For It’s Going Down (igd), which is the leading digital platform for anarchist, anti-fascist, autonomous anti-capitalist and anti-colonial movements in the US, the crowd at Capitol Hill represented a coalition of ‘Trumpian forces’ and ‘fascists’ and were more precisely disaggregated into ‘Proud Boys, neo-Nazis, groypers, maga supporters, QAnon followers, covid-truthers, and militia members’.7 This was less an insurrection or revolt than a ‘permitted fascist temper tantrum’.8

As a historian drawn to researching anti-fascism (as well as fascism), I am very mindful that anti-fascists often subject their adversaries to misrepresentation. Yet anti-fascists can also be the subject of misrepresentation too, and in some cases, egregiously so. As we have seen, over the course of the last few years the Trump administration, and the Trump-supporting right-wing eco-system, have been instrumental in spreading disinformation about Antifa.

As late as 5 January 2021, Trump was still hankering for Antifa to be classified a ‘terrorist organisation’. On that day – the day before the now infamous ‘Save America’ rally – Trump issued a presidential memorandum directing the Secretary of State to assess whether to classify Antifa a terrorist organisation under 8 usc §1182(a)(3)(B)(vi), and to consider listing Antifa in 9 fam 302.5–4(B)(2)(U), thereby denying entry to the United States of ‘aliens who have engaged or who are likely to engage in terrorist activity’. In one of his final presidential tweets, Trump warned:

Antifa is a Terrorist Organization, stay out of Washington. Law enforcement is watching you very closely!

donald j. trump (@realdonaldtrump) january 5, 2021.9

Whether or not the timing of this memorandum was deliberate – a way to excuse potential violence by his supporters against counter-protestors on 6 January – is a moot point.
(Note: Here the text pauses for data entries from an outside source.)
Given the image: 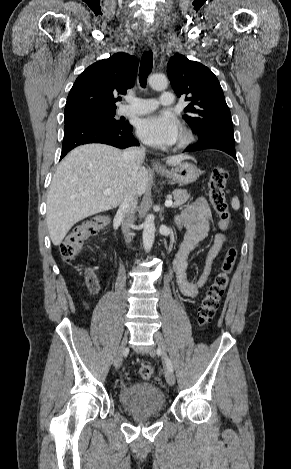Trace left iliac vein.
<instances>
[{
    "mask_svg": "<svg viewBox=\"0 0 291 469\" xmlns=\"http://www.w3.org/2000/svg\"><path fill=\"white\" fill-rule=\"evenodd\" d=\"M154 339H155V341L158 345V348H159L161 354L164 356L165 352H166V345H165V342H164V339H163V336H162L161 332H159V331L155 332ZM154 353L155 352L152 350L151 354H154ZM165 378H166V381L169 385H171V386L174 385L175 375H174L173 371L169 368L168 364L165 367Z\"/></svg>",
    "mask_w": 291,
    "mask_h": 469,
    "instance_id": "1",
    "label": "left iliac vein"
}]
</instances>
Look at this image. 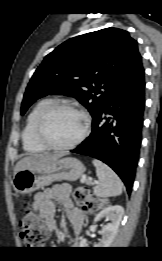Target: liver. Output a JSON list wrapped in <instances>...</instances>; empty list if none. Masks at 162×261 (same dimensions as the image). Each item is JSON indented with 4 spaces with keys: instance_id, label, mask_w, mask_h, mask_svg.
Returning a JSON list of instances; mask_svg holds the SVG:
<instances>
[{
    "instance_id": "liver-1",
    "label": "liver",
    "mask_w": 162,
    "mask_h": 261,
    "mask_svg": "<svg viewBox=\"0 0 162 261\" xmlns=\"http://www.w3.org/2000/svg\"><path fill=\"white\" fill-rule=\"evenodd\" d=\"M61 156H63V155L62 154H55V155L42 154V155L24 157L21 160H19L17 162V164L15 165L14 174L20 170L37 168V167L45 164L47 161L54 160Z\"/></svg>"
}]
</instances>
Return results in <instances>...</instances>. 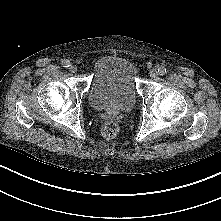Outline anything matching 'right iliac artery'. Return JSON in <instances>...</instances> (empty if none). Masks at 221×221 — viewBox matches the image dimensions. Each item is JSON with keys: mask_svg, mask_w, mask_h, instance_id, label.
<instances>
[{"mask_svg": "<svg viewBox=\"0 0 221 221\" xmlns=\"http://www.w3.org/2000/svg\"><path fill=\"white\" fill-rule=\"evenodd\" d=\"M62 65H63V67L68 68L70 66V61L65 59L62 61Z\"/></svg>", "mask_w": 221, "mask_h": 221, "instance_id": "obj_1", "label": "right iliac artery"}]
</instances>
Yet Antifa did not show. In their absence, rumours would later abound that Antifa had been amongst the Capitol rioters (a belief that forty per cent of respondents in one recent Anti-Defamation League poll thought true).

Needless to say, the ‘false-flag’ rumours were groundless (like many of the other spurious claims about Antifa that had preceded them). The reality, having recently interviewed anti-fascists activists in the US, is that anti-fascists do exercise significant levels of restraint, both offline and online.10 Exercising restraint appears more challenging for right-wing extremists, who, according to the adl’s Center on Extremism, were responsible for 90 per cent of all extremism-related murders in the United States in 2019. It is not for nothing that Antifa activists will tell you that fascism is an inherently violent ideology.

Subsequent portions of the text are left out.